July 20, 2021

Jump x Creative Review

Richard Norley and Russell Hilliard, two of Jump’s five co-directors, spoke to Rebecca Fulleylove from Creative Review, about the last 25 years of creating motion graphics.

You can read the full article here, although you will need a subscription to Creative Review.

Here are a couple of excerpts:

STARTING OUT:

“Why did we set up Jump? My own ambition at the time was that there was a rostrum camera operator called Ken Morse.” says co-founder and head creative Richard Norley. “If you look him up, every job with a rostrum camera, he’s credited. So we wanted to be the Ken Morse of motion graphics, and for a period we were! That was very rewarding.”

BEFORE JUMP:

Before setting up Jump, Richard Norley and Russell Hilliard, two of Jump’s five co-founders, worked together for five years running ITN’s commercial design department. “This would be in the late 80s, early 90s, and our time together coincided with the increase in computer graphics,” says Norley. “Before then, all graphics used were on cardboard or Letraset. They were basically pieces of artwork put in front of a camera, and then the camera would zoom in. And if you wanted to create animations, you’d have little captions that would reveal things.”

HOUSE STYLES:

Despite the variety of projects Jump has worked on. Hilliard and Norley can identify certain house styles.

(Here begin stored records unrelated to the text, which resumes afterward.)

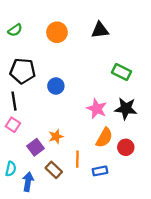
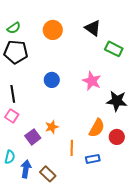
black triangle: (100, 30) -> (93, 28), turned 42
black pentagon: (23, 71) -> (16, 52), moved
green rectangle: (121, 72) -> (114, 49), moved
pink star: (97, 109) -> (92, 81), moved
brown rectangle: (54, 170) -> (48, 174), moved

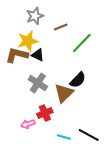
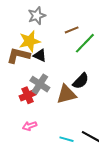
brown line: (61, 27) -> (72, 30), moved
brown triangle: (64, 93) -> (66, 94), turned 30
red cross: (45, 113) -> (28, 95), moved

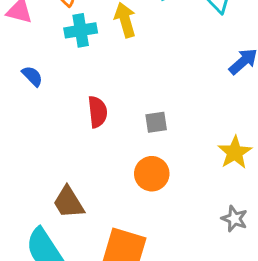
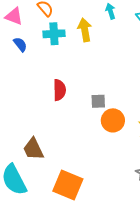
blue semicircle: (32, 76) -> (20, 44), moved
orange circle: (152, 174) -> (113, 120), moved

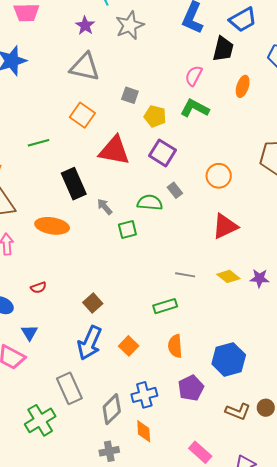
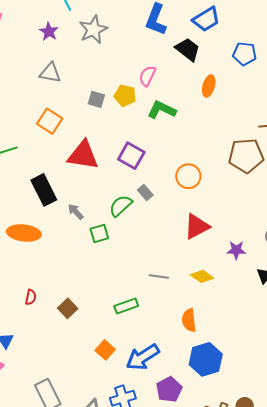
black trapezoid: (223, 49) -> (188, 49), turned -64
gray triangle: (85, 67) -> (50, 73), size x0.7
pink semicircle: (194, 76) -> (147, 76), moved
yellow pentagon: (155, 116) -> (125, 96), moved
green semicircle: (150, 203) -> (121, 206), turned -45
purple star: (259, 278) -> (236, 250), moved
red semicircle: (38, 288) -> (31, 297), moved, turned -56
green rectangle: (165, 306) -> (126, 306), moved
blue arrow: (90, 343) -> (143, 357), moved, turned 36
orange semicircle: (175, 346) -> (189, 320), moved

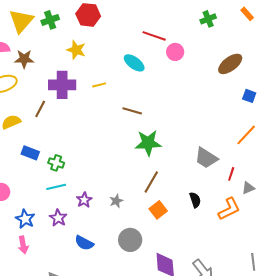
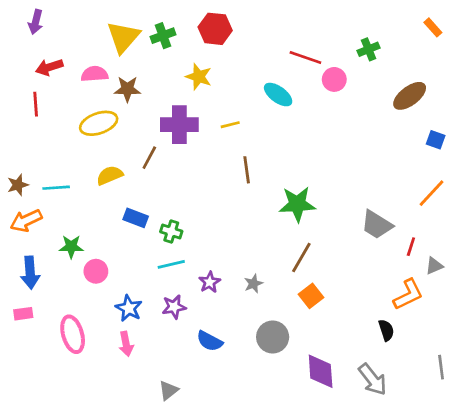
green cross: (208, 19) -> (369, 49), moved
brown line: (132, 111) -> (247, 170), moved, turned 66
black semicircle: (195, 200) -> (386, 330), moved
purple star: (58, 218) -> (174, 307), turned 30

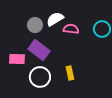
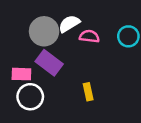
gray circle: (35, 25) -> (44, 31), size x1.5
white circle: (40, 77) -> (30, 97), moved

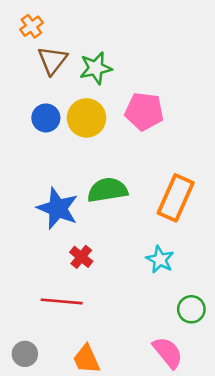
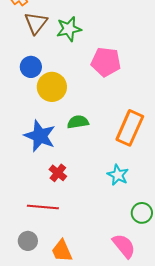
yellow circle: (87, 118) -> (52, 87), moved
green semicircle: (107, 190) -> (78, 122), size x0.7
gray circle: (25, 354) -> (28, 241), moved

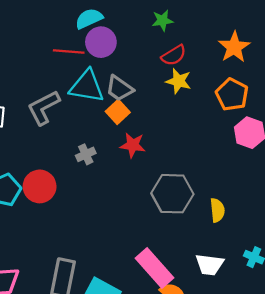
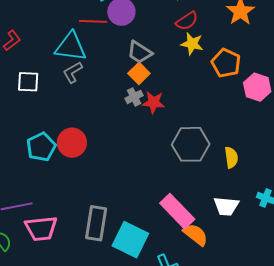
cyan triangle: (87, 86) -> (71, 47), moved
orange pentagon: (232, 94) -> (226, 63), moved
gray L-shape: (44, 108) -> (73, 72), size x0.7
gray cross: (86, 154) -> (134, 97), moved

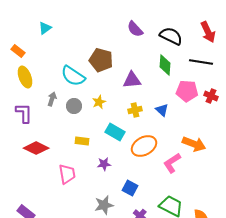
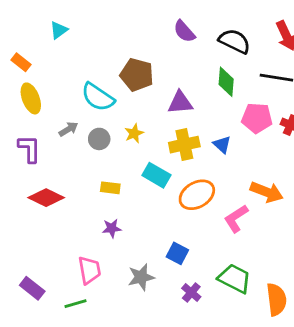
gray arrow: (52, 99) -> (68, 129), turned 40
yellow cross: (135, 110) -> (184, 145), size x1.5
purple star: (104, 164) -> (112, 228), moved
pink trapezoid: (67, 174) -> (89, 270), moved

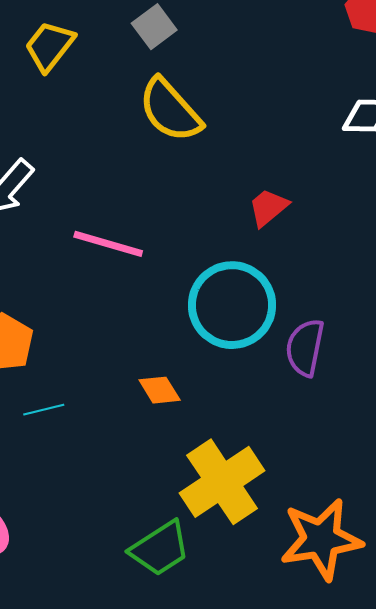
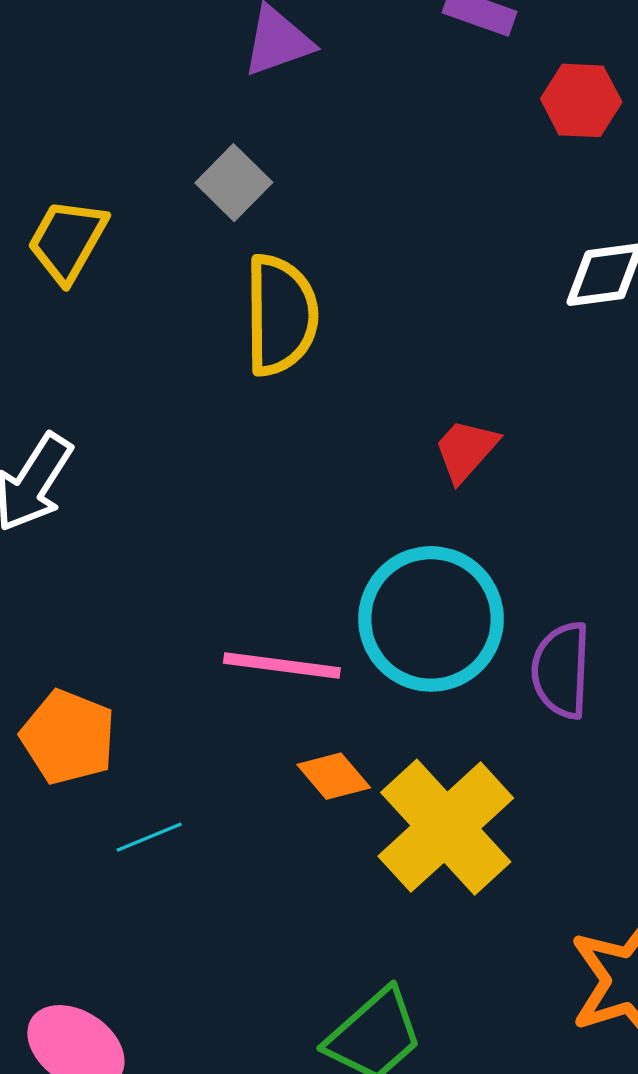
yellow semicircle: (170, 110) -> (281, 315), turned -130
pink line: (108, 244) -> (282, 666), moved
yellow cross: (222, 482) -> (446, 827), moved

“I think there was a time when we did love a sparkle.” says Hilliard. “But it was allowed!” says Norley. “It was back in the late 90s and early 2000s. Everybody loved the sparkle then.”

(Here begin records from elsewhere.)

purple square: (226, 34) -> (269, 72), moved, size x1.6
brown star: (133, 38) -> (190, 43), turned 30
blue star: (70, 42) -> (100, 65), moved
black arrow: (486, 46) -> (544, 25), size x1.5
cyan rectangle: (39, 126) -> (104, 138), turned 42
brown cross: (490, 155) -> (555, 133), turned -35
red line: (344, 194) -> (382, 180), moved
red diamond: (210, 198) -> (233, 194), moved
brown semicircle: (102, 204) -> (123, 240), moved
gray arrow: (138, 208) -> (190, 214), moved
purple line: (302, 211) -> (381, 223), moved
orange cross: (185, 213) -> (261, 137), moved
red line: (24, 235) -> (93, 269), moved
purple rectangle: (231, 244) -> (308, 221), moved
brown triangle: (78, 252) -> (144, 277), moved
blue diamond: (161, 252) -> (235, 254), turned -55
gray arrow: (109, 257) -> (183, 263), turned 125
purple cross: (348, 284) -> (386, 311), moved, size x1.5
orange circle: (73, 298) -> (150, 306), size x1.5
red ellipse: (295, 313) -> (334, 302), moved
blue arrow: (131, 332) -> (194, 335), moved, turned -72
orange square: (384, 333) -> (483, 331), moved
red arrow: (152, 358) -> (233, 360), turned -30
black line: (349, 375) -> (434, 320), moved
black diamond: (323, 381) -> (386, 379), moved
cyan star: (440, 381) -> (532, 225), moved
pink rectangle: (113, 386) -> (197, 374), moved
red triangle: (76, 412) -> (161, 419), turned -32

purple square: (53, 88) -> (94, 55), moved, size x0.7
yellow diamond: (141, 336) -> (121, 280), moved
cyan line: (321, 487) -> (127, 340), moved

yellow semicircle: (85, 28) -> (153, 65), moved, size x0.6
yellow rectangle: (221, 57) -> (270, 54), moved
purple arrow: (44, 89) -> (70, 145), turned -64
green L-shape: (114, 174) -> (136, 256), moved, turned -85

“I think there probably was a time when there were a lot of light effects … and then liquid 3D,” agrees Hilliard. “But I think the way that we’ve always approached work is that we’re not a company that likes to impose an aesthetic or something that’s in fashion. All of our work is about answering the client brief, and telling a story in the work that we do. So if anything that storytelling has been our ‘house style’ across the 25 years, and maybe one reason that we’ve kept getting work.”